AIM OF THE TASK:
Go through the entries below. Copy each line in which "Jalan" appears.

STUDY MATERIAL:

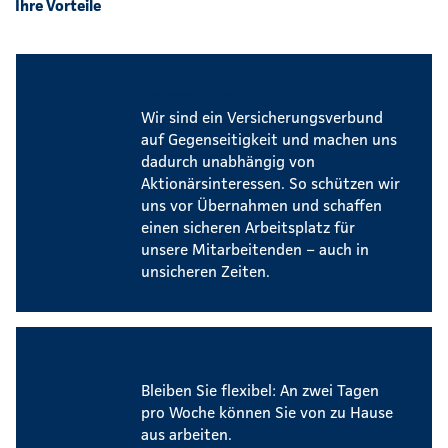
Ihre Vorteile
Sicherer Arbeitsplatz
Wir sind ein Versicherungsverbund
auf Gegenseitigkeit und machen uns
dadurch unabhängig von
Aktionärsinteressen. So schützen wir
uns vor Übernahmen und schaffen
einen sicheren Arbeitsplatz für
unsere Mitarbeitenden – auch in
unsicheren Zeiten.
Mobiles Arbeiten
Bleiben Sie flexibel: An zwei Tagen
pro Woche können Sie von zu Hause
aus arbeiten.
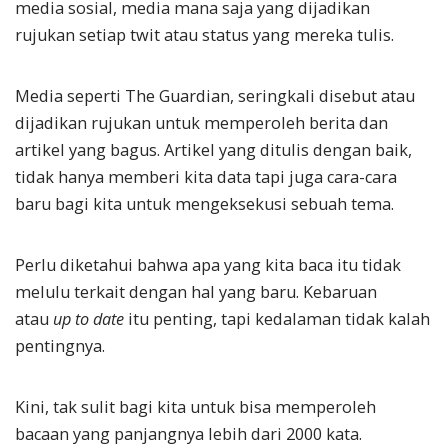
media sosial, media mana saja yang dijadikan
rujukan setiap twit atau status yang mereka tulis.
Media seperti The Guardian, seringkali disebut atau
dijadikan rujukan untuk memperoleh berita dan
artikel yang bagus. Artikel yang ditulis dengan baik,
tidak hanya memberi kita data tapi juga cara-cara
baru bagi kita untuk mengeksekusi sebuah tema.
Perlu diketahui bahwa apa yang kita baca itu tidak
melulu terkait dengan hal yang baru. Kebaruan
atau
up to date
itu penting, tapi kedalaman tidak kalah
pentingnya.
Kini, tak sulit bagi kita untuk bisa memperoleh
bacaan yang panjangnya lebih dari 2000 kata.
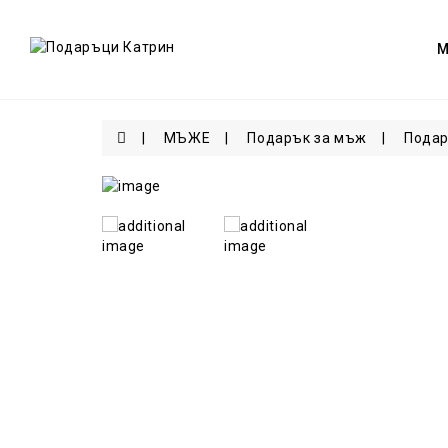
МЪЖЕ
Подарък за мъж
Подар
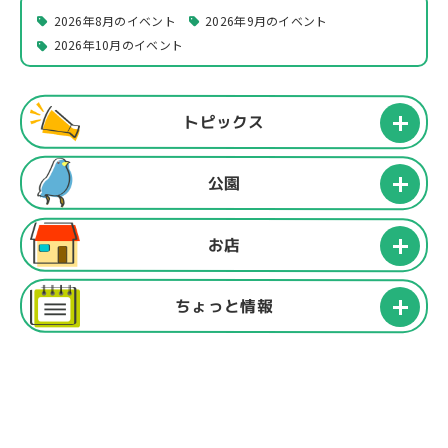
2026年8月のイベント
2026年9月のイベント
2026年10月のイベント
トピックス
公園
お店
ちょっと情報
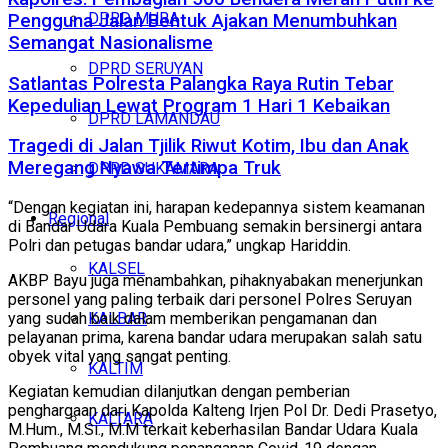
DPRD MURA
Pengguna Jalan Bentuk Ajakan Menumbuhkan
Semangat Nasionalisme
DPRD SERUYAN
Satlantas Polresta Palangka Raya Rutin Tebar
Kepedulian Lewat Program 1 Hari 1 Kebaikan
DPRD LAMANDAU
Tragedi di Jalan Tjilik Riwut Kotim, Ibu dan Anak
Meregang Nyawa Tertimpa Truk
DPRD SUKAMARA
“Dengan kegiatan ini, harapan kedepannya sistem keamanan
Regional
di Bandar Udara Kuala Pembuang semakin bersinergi antara
Polri dan petugas bandar udara,” ungkap Hariddin.
KALSEL
AKBP Bayu juga menambahkan, pihaknyabakan menerjunkan
personel yang paling terbaik dari personel Polres Seruyan
KALBAR
yang sudah baik dalam memberikan pengamanan dan
pelayanan prima, karena bandar udara merupakan salah satu
obyek vital yang sangat penting.
KALTIM
Kegiatan kemudian dilanjutkan dengan pemberian
penghargaan dari Kapolda Kalteng Irjen Pol Dr. Dedi Prasetyo,
KALTARA
M.Hum., M.Si., M.M terkait keberhasilan Bandar Udara Kuala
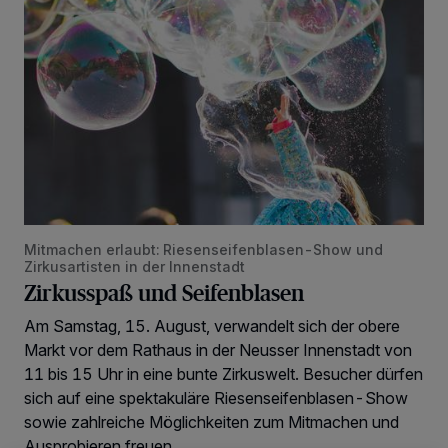
Mitmachen erlaubt: Riesenseifenblasen-Show und
Zirkusartisten in der Innenstadt
Zirkusspaß und Seifenblasen
Am Samstag, 15. August, verwandelt sich der obere
Markt vor dem Rathaus in der Neusser Innenstadt von
11 bis 15 Uhr in eine bunte Zirkuswelt. Besucher dürfen
sich auf eine spektakuläre Riesenseifenblasen-Show
sowie zahlreiche Möglichkeiten zum Mitmachen und
Ausprobieren freuen.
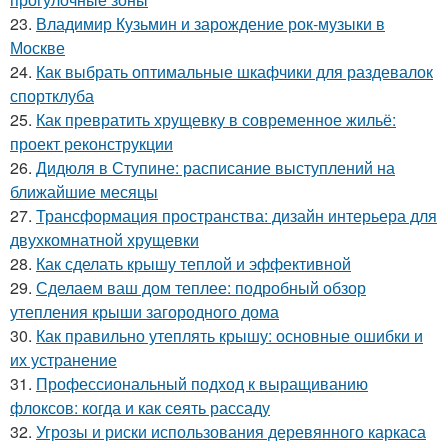
23.
Владимир Кузьмин и зарождение рок-музыки в
Москве
24.
Как выбрать оптимальные шкафчики для раздевалок
спортклуба
25.
Как превратить хрущевку в современное жильё:
проект реконструкции
26.
Дидюля в Ступине: расписание выступлений на
ближайшие месяцы
27.
Трансформация пространства: дизайн интерьера для
двухкомнатной хрущевки
28.
Как сделать крышу теплой и эффективной
29.
Сделаем ваш дом теплее: подробный обзор
утепления крыши загородного дома
30.
Как правильно утеплять крышу: основные ошибки и
их устранение
31.
Профессиональный подход к выращиванию
флоксов: когда и как сеять рассаду
32.
Угрозы и риски использования деревянного каркаса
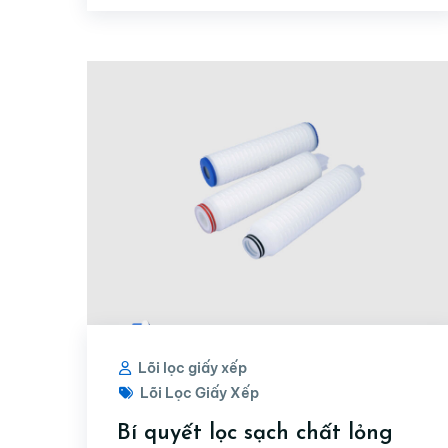
Lõi lọc giấy xếp
Lõi Lọc Giấy Xếp
Bí quyết lọc sạch chất lỏng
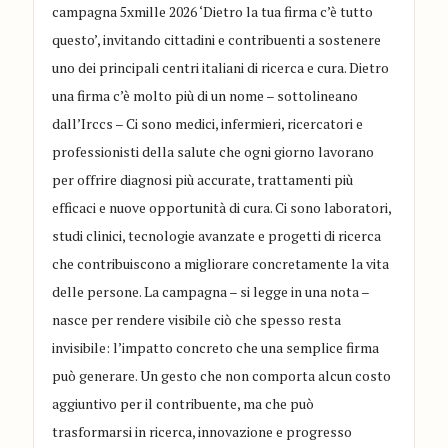
campagna 5xmille 2026 ‘Dietro la tua firma c’è tutto
questo’, invitando cittadini e contribuenti a sostenere
uno dei principali centri italiani di ricerca e cura. Dietro
una firma c’è molto più di un nome – sottolineano
dall’Irccs – Ci sono medici, infermieri, ricercatori e
professionisti della salute che ogni giorno lavorano
per offrire diagnosi più accurate, trattamenti più
efficaci e nuove opportunità di cura. Ci sono laboratori,
studi clinici, tecnologie avanzate e progetti di ricerca
che contribuiscono a migliorare concretamente la vita
delle persone. La campagna – si legge in una nota –
nasce per rendere visibile ciò che spesso resta
invisibile: l’impatto concreto che una semplice firma
può generare. Un gesto che non comporta alcun costo
aggiuntivo per il contribuente, ma che può
trasformarsi in ricerca, innovazione e progresso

SOLUTION TO THE EXERCISE:
Pengguna Jalan Bentuk Ajakan Menumbuhkan
Tragedi di Jalan Tjilik Riwut Kotim, Ibu dan Anak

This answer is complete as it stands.